Streamlining a National Flood Assessment using a Flow Scheduler
Flooding is one of the costliest natural hazards in Aotearoa and climate change is increasing the frequency and severity of floods. We need a national-scale flood hazard and risk assessment under the current and future climate to plan for this. The Endeavour project “Mā te haumaru ō nga puna wai ō Rākaihautū ka ora mo ake tonu: Increasing flood resilience across Aotearoa” (http://niwa.co.nz/flood-resilience) aims to produce a consistent and automated method to generate flood maps nationwide. These flood maps will then be used for risk assessment, inform on societal vulnerability and identify solutions to reduce and adapt to flood risk.

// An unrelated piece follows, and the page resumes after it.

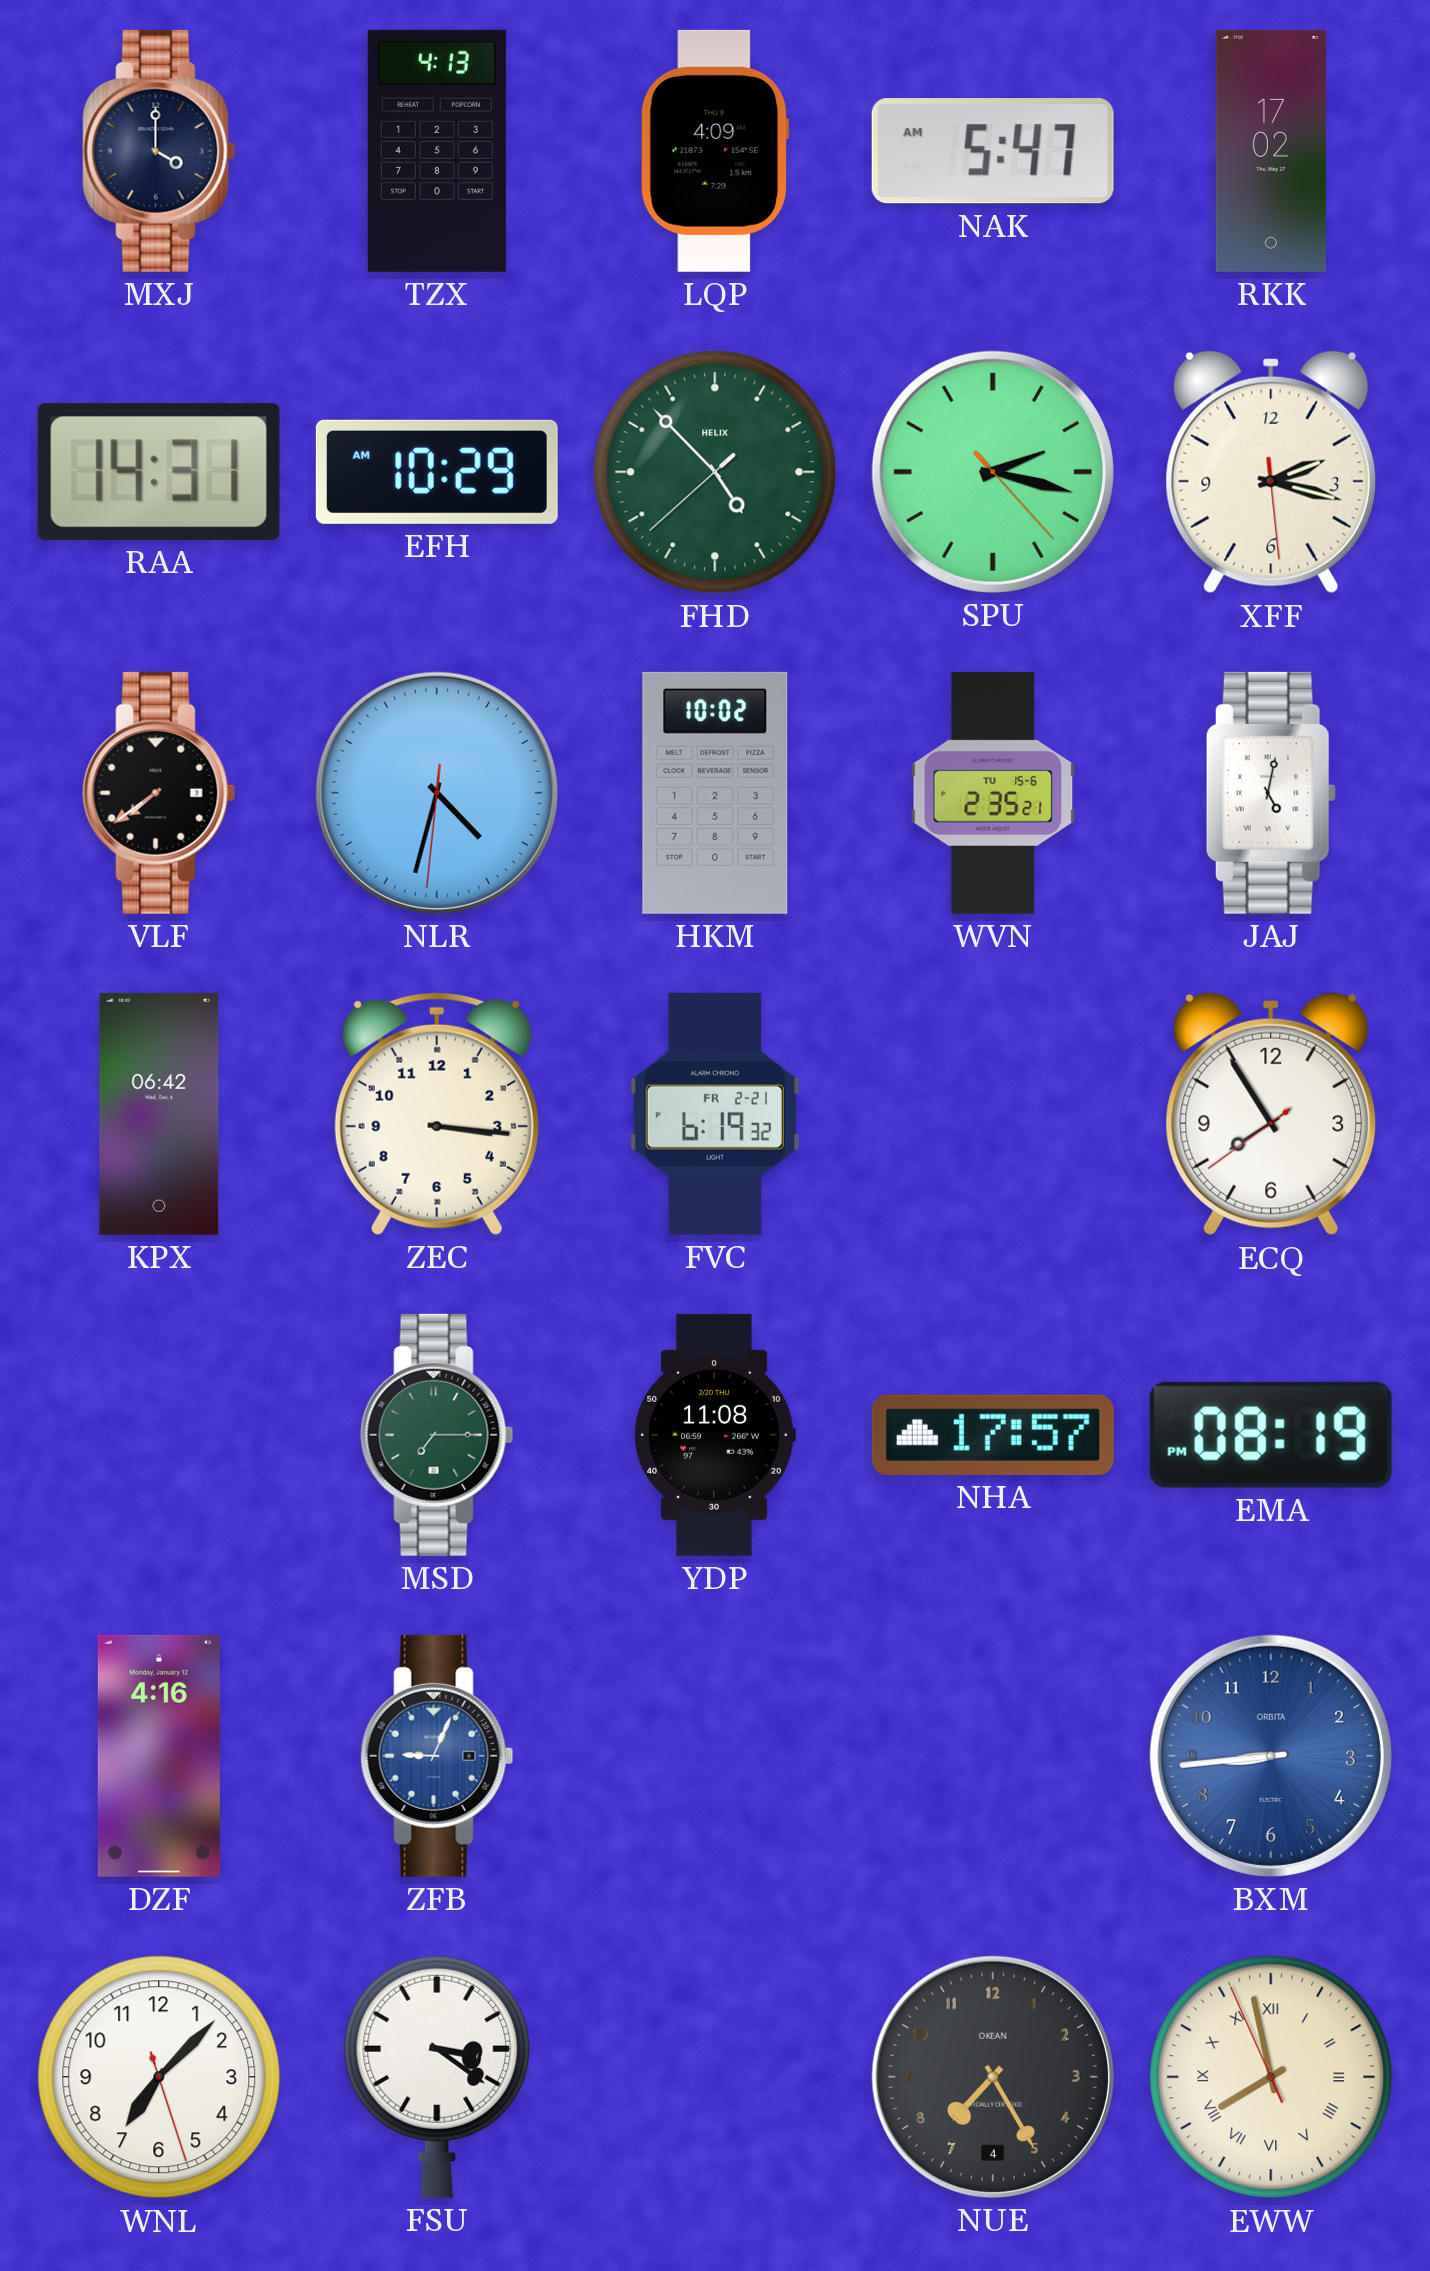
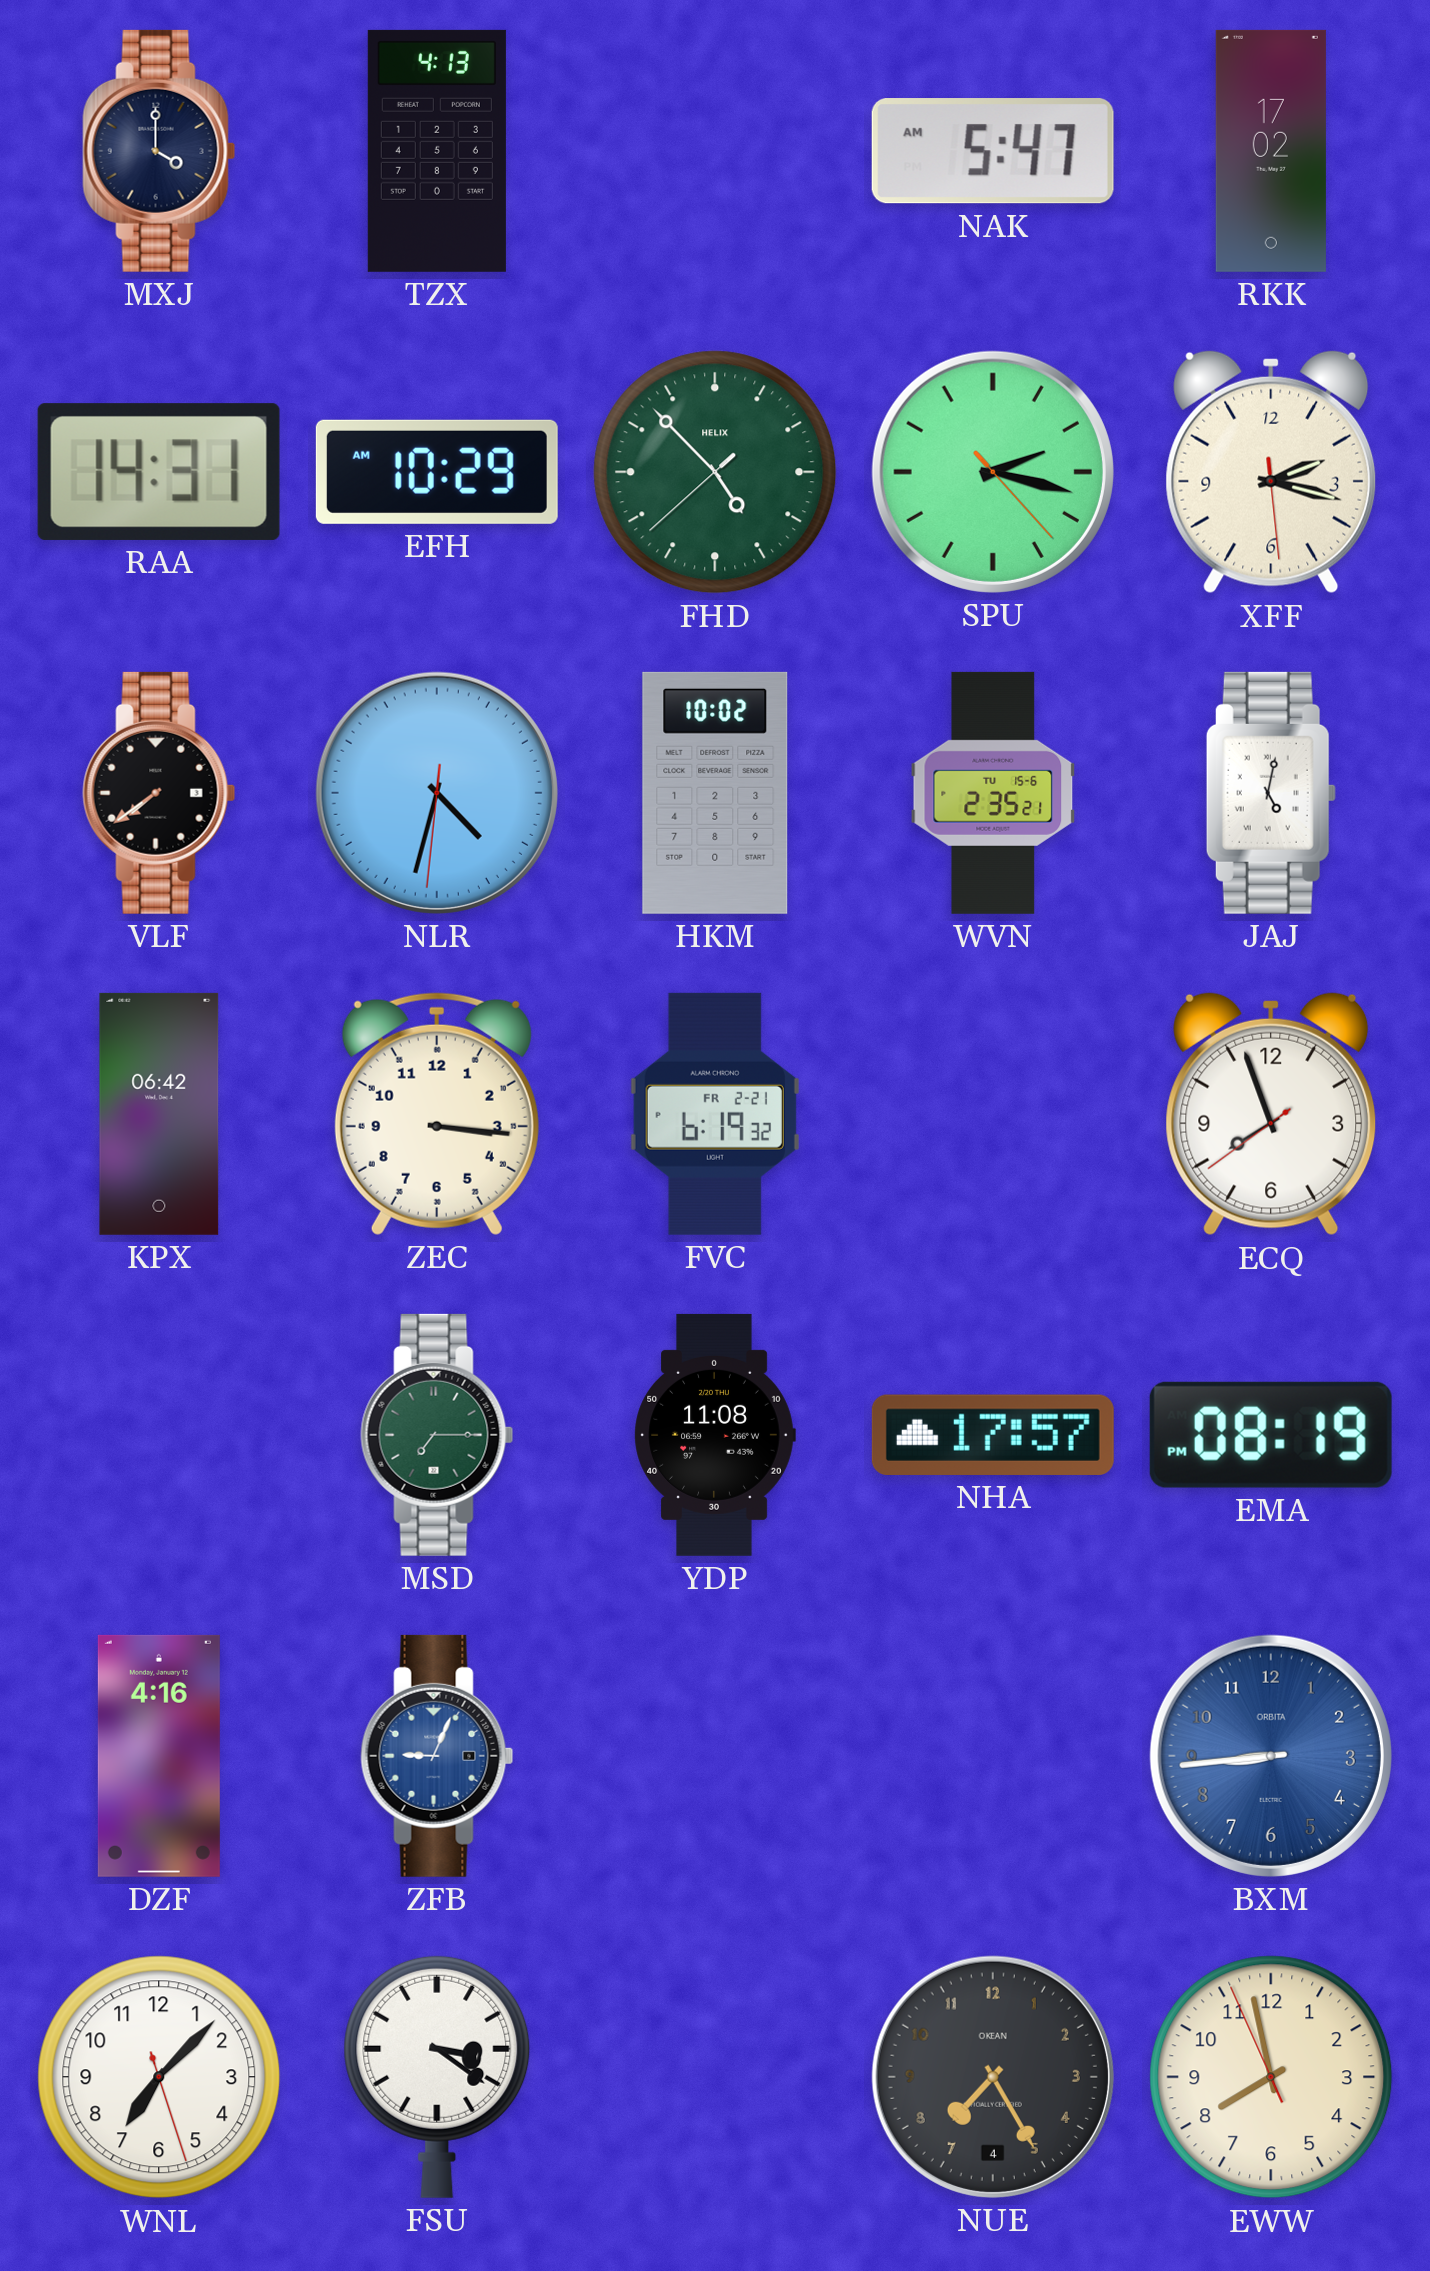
LQP: 4:09 -> none
ECQ: 7:54 -> 7:56
EWW numerals: Roman -> Arabic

A cylc workflow (https://cylc.github.io/) was built to generate these flood maps. Cylc was initially designed for weather forecasting and scheduling jobs by job dependencies and time increments. In this workflow, cylc is principally used as a central tool to link the different models and loop through all the computational domains (based on flood plains and their catchments) and scenarios. As the flood modelling needs to integrate climate science, rainfall statistics, hydrology, hydrodynamics, and geospatial data for each domain, a modular workflow was built. Each of these main tasks spins up a cylc sub-workflow (see Figure). Each subworkflow can also be run independently for testing and validation. This allows the high-level workflow to be simple, accessible and usable by a larger group of researchers. Through this modularisation, each sub-workflow can be designed specifically for its scientific domain. They then communicate smoothly through the main workflow. Each workflow is subdivided into tasks that are submitted independently to the workload manager (Slurm on NeSI). This functionality creates flexibility and allows the appropriate machine, computational environment and computing resources to be allocated for each job. For example, this workflow uses GPUs and parallel CPUs, as well as different computing languages such as C++, CUDA, Fortran90, Python, R, Julia and batch.

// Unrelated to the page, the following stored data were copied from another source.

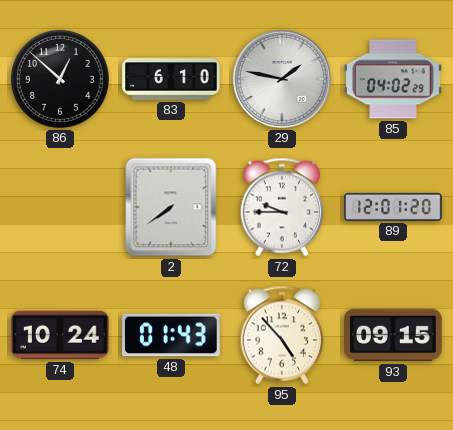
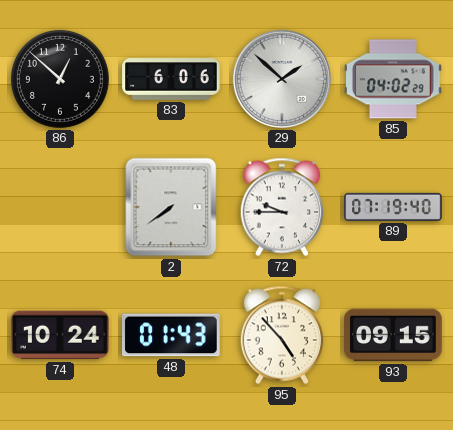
83: 6:10 -> 6:06
29: 1:47 -> 1:52
89: 12:01 -> 07:19
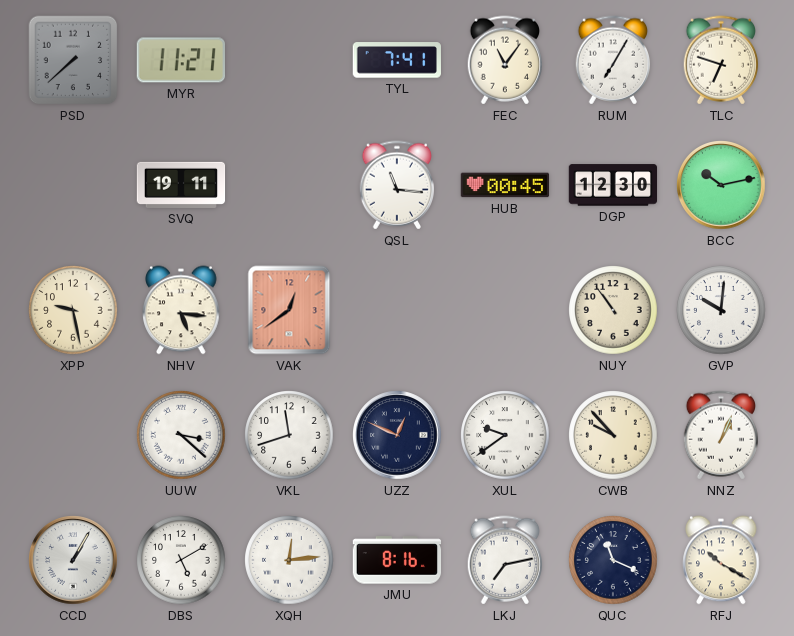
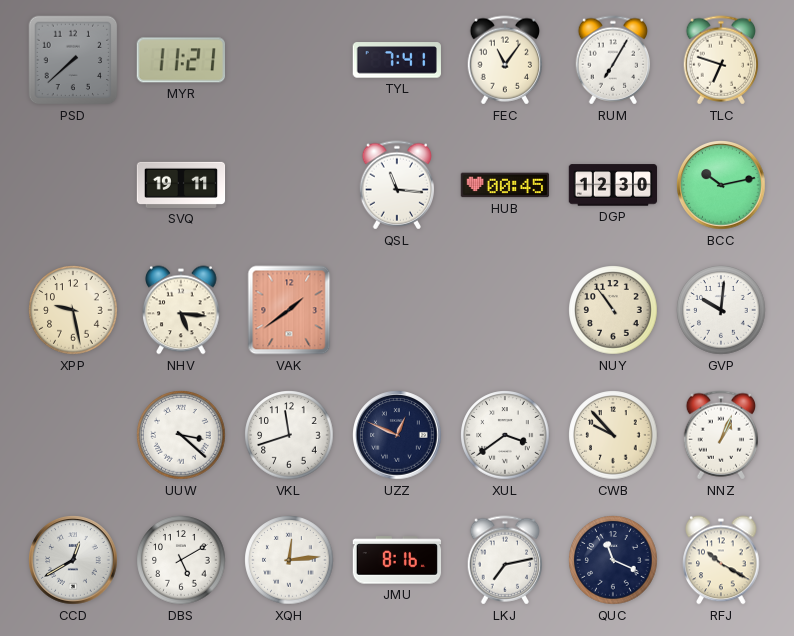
VAK: 12:39 -> 1:39
XUL: 9:39 -> 3:39
CCD: 1:05 -> 12:40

The workflow has been used for the generation of the first set of flood maps. It iterated over 248 computational domains. For this first test, two flood maps corresponding to different scenarios have been generated for each domain. This will be increased next run with the inclusion of climate projection scenarios. This set-up, version controlled using git and deployed on NeSI, provides a robust method for collaborative code development, reproducibility and flexibility.

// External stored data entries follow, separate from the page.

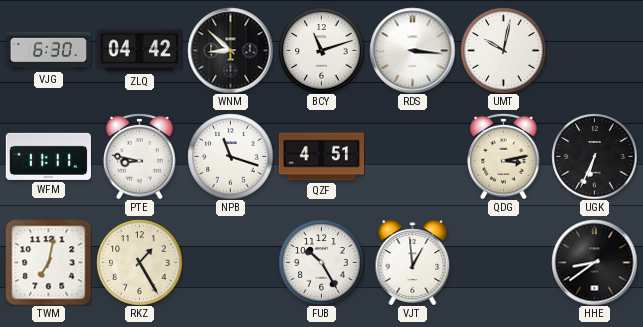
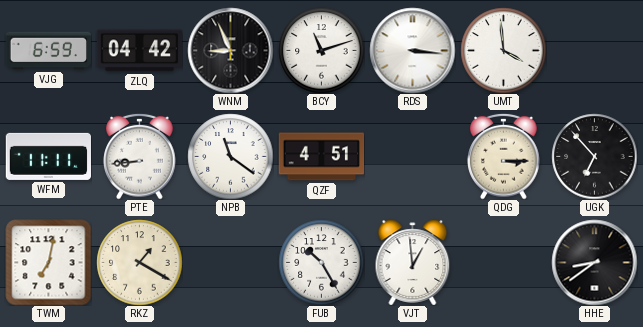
VJG: 6:30 -> 6:59
WNM: 8:52 -> 8:56
UMT: 10:02 -> 3:59
PTE: 8:47 -> 8:44
NPB: 11:18 -> 11:21
QDG: 3:13 -> 3:15
UGK: 6:34 -> 6:53
RKZ: 1:25 -> 1:20
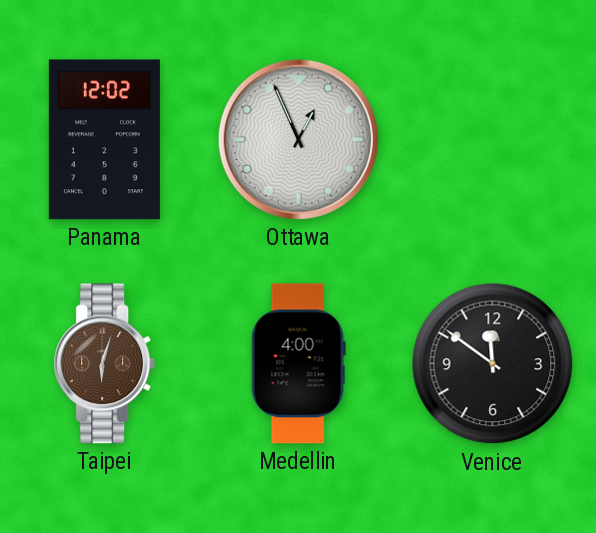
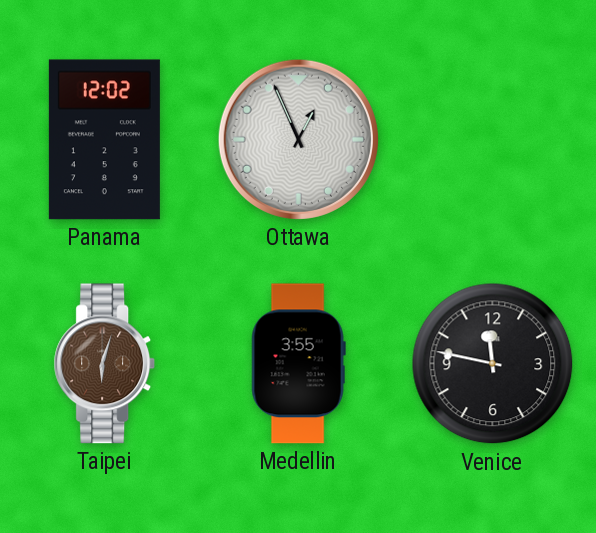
Medellin: 4:00 -> 3:55
Venice: 11:51 -> 11:47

The author(s) wish to acknowledge the use of New Zealand eScience Infrastructure (NeSI) high performance computing facilities, consulting support and/or training services as part of this research.
ABOUT THE AUTHOR
Alice Harang is a hydrodynamic modeler part of the Natural Hazard group at NIWA. She has experience in computational fluid dynamic with modelling of small-scale mixing mechanism to large scale coastal flows or inundation scenarios. She grew her experience in flood modelling particularly through the ENDEAVOUR project “Mā te haumaru ō nga puna wai: Increasing flood resilience across Aotearoa” where she co-developed a workflow to create flood maps automatically across all New Zealand. She also was central in the creation of flood maps following TC Gabrielle for the recovery process, working with local councils, consultants, and university students. Finally, she is co-developing the 2D numerical model BG_Flood, a shallow water solver, producing to model inundation from compound sources such as tsunami, rain, storm surge, or river discharge.